That "sensor" is worthless anyhow and IMO you're better off the single wire that goes there is grounded out. It's actually a temperature switch that only activates when the coolant temperature reaches 230° F. It's talked about in the "HEAT SOAK" (http://www.toyotavantech.com/forum/showthread.php?289-Is-it-the-infamous-hot-soak) thread. If you find the wire that's supposed to go there, simply ground it out (perhaps a previous owner already did). Attaching that wire to a ground point will improve your van's ability to combat heat soak issues. Tim

AD2101
06-04-2017, 08:09 PM
According to Toyota there isn't really any set schedule unless your van qualifies for "severe service". For "normal service" Toyota recommends checking for leaks and checking fluid level every 20k miles (they don't actually say when it should be replaced). The dealerships I worked at would replace transmission fluid as part of the 60k mile service. That seems about right to me so I always replace my ATF and swap out strainers every 60k miles. I like the Amsoil synthetic ATF and have exclusively used that for many years (at least on the vehicles I cared about). Tim.

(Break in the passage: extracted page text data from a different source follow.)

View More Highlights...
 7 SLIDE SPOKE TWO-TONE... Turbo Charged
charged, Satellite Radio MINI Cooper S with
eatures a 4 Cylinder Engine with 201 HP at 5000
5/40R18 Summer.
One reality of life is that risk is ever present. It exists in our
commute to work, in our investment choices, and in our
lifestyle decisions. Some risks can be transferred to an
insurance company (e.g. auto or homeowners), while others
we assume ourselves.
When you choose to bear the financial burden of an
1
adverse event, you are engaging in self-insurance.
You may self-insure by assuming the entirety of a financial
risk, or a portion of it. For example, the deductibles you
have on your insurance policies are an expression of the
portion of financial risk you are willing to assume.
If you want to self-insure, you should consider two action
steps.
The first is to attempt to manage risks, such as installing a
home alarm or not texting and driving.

I've owned my van for a little over 4 years and have put about 28,000 miles on it, and I recently realized I haven't even touched the transmission since I bought it, and I'm not sure when the last time the previous owner touched it either. There are no issues that I can tell with the transmission as far as how it feels or operates, and the fluid appears to be full and, while not bright pink, still is pinkish at least and doesn't appear burnt or otherwise damaged.

Anyways, I know I need to address this ASAP, the question is how should I go about it? I imagine a flush wouldn't be good and would probably be better off with a simple drain-and-fill. However, I don't really know what type of fluid is in there now, if it's Dex, Merc, synthetic, etc. I thought that I read somewhere here that Amsoil plays nice with other transmission fluid types, but I haven't been able to find that post again. I've also read to just "not touch it" as replacing fluid could actually grenade the transmission if the fluid was black/burnt/metallic before replacing fluid. I don't think my transmission is anywhere near that but want to be sure.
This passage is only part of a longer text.